Uma casa na árvore incomum desponta em formato de pirâmide no topo de um flamboyant do Parque Moinhos de Vento. Com vista exclusiva em uma das áreas mais nobres de Porto Alegre, um morador de rua apoiou um colchão sobre os galhos, fez um teto de guarda-chuva e lona e improvisou paredes com lençóis e peças de roupa suas — isso tudo a mais de cinco metros de altura.
Para alcançar o abrigo — que aparece apenas aos mais atentos, entre a cancha de bocha e os campos de futebol —, o homem salta de galho em galho com grande habilidade: em apenas 10 segundos, chega na sua cama. Jardineiro do parque, João Batista de Silveira, 49 anos, compara-o a um gato. Ou melhor, a uma lenda:
— É o Tarzan de Porto Alegre.
O dono da barraca tem 28 anos e identifica-se como Miti, nome que tem tatuado no antebraço. Nega-se a dar o nome de registro "porque é muito feio", mas disse que a repórter podia chamá-lo de Miti Snoop Dogg — alcunha justificada pela semelhança com o rapper americano.

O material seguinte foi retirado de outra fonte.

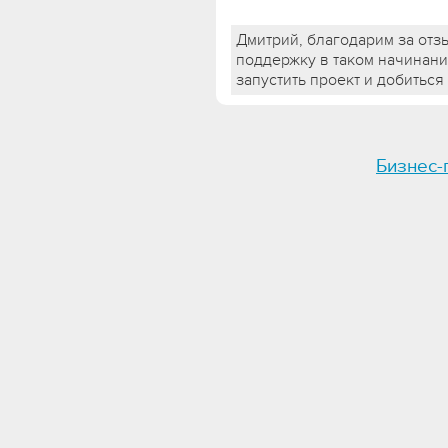
Дмитрий, благодарим за отз
поддержку в таком начинани
запустить проект и добиться
Бизнес-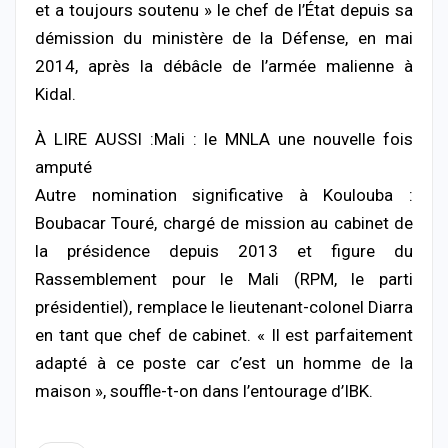
et a toujours soutenu » le chef de l’État depuis sa
démission du ministère de la Défense, en mai
2014, après la débâcle de l’armée malienne à
Kidal.
À LIRE AUSSI :Mali : le MNLA une nouvelle fois
amputé
Autre nomination significative à Koulouba :
Boubacar Touré, chargé de mission au cabinet de
la présidence depuis 2013 et figure du
Rassemblement pour le Mali (RPM, le parti
présidentiel), remplace le lieutenant-colonel Diarra
en tant que chef de cabinet. « Il est parfaitement
adapté à ce poste car c’est un homme de la
maison », souffle-t-on dans l’entourage d’IBK.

Vestindo moletom e Havaianas, o homem negro de pelo menos 1m80cm de altura diz que nasceu na Florêncio Ygartua e foi parar na rua porque não gostava de morar com sua tia. Desde criança, seu sonho era ter uma casa na árvore, conta ele, e no flamboyant do Parcão encontrou o sossego e a paz que desejava. Relaciona, também, outras comodidades de morar na árvore:
— Se eu como um doce na cama, os farelos já vão direto pela janela e caem lá no chão. Não vem formiga.
Miti afirma que nunca caiu da árvore — os esfolados no cotovelo, segundo ele, são consequência de tombos de skate. Garante que não tem medo de virar na cama de noite e despencar. E nem de vendaval.
— Aí que fica legal. Parece que estou voando de paraglider — acrescenta.
Gritando do topo da árvore para a repórter, que não conseguiu escalar nem o primeiro galho, o homem se exibe.
— Aqui, posso fazer minha ioga, ó — diz ele esticando uma perna em cada galho e estendendo os braços. — E aqui é banco pro pessoal da visita — afirma, sentando-se em uma formação de galhos que se assemelha a um trono.
Mas Miti não costuma receber visitas. Relata que alguns amigos até tentaram alcançar sua casa, e chegaram só até a metade. Isso não significa solidão: ele frisa que fica na companhia dos passarinhos:
— Vem pomba, bem-te-vi, sabiá... Se eu tenho laranja, vem pica-pau comer também.
Miti se descreve como um poeta, mas garante seu alimento cuidando de carros na Padre Chagas. Na via mais badalada do Moinhos de Vento, ele é um ser folclórico, conta Ulysses Leal, 23 anos, vendedor da Void General Store. O jovem diz que Miti — que por ali é chamado de Padrinho — costuma ajudar a recolher os bancos e as garrafas na hora de fechar a loja.
— Ele é doidão, mas é super do bem — diverte-se Ulysses.
Sociólogo aponta combinação de motivos para a escolha
Segundo levantamento realizado pela UFRGS e divulgado pela Fundação de Assistência Social e Cidadania (Fasc) no final de 2016, o número de pessoas adultas que vivem nos logradouros de Porto Alegre cresceu 75% em oito anos. O estudo mostrou instabilidade familiar e uso de drogas e de álcool como os principais motivos da ida para a rua. Também evidenciou que a maior parte da população abordada (52,1%) dorme cotidiana e prioritariamente em lugares de risco, improvisados e com forte exposição a condições climáticas.
O sociólogo Antonio Marcelo Pacheco, que há seis anos viveu entre os sem-teto para pesquisar o tema, relata que encontrou moradores de rua abrigados sobre árvores — inclusive dentro de troncos com espaço oco — e até em bueiros. O pesquisador credita a escolha a uma combinação de motivos: se esconder e, por segurança, permanecer em espaços de grande visibilidade, como parques e taludes do Arroio Dilúvio.
— Eles costumam procurar um lugar razoavelmente público e que ao mesmo tempo seja protegido — explica.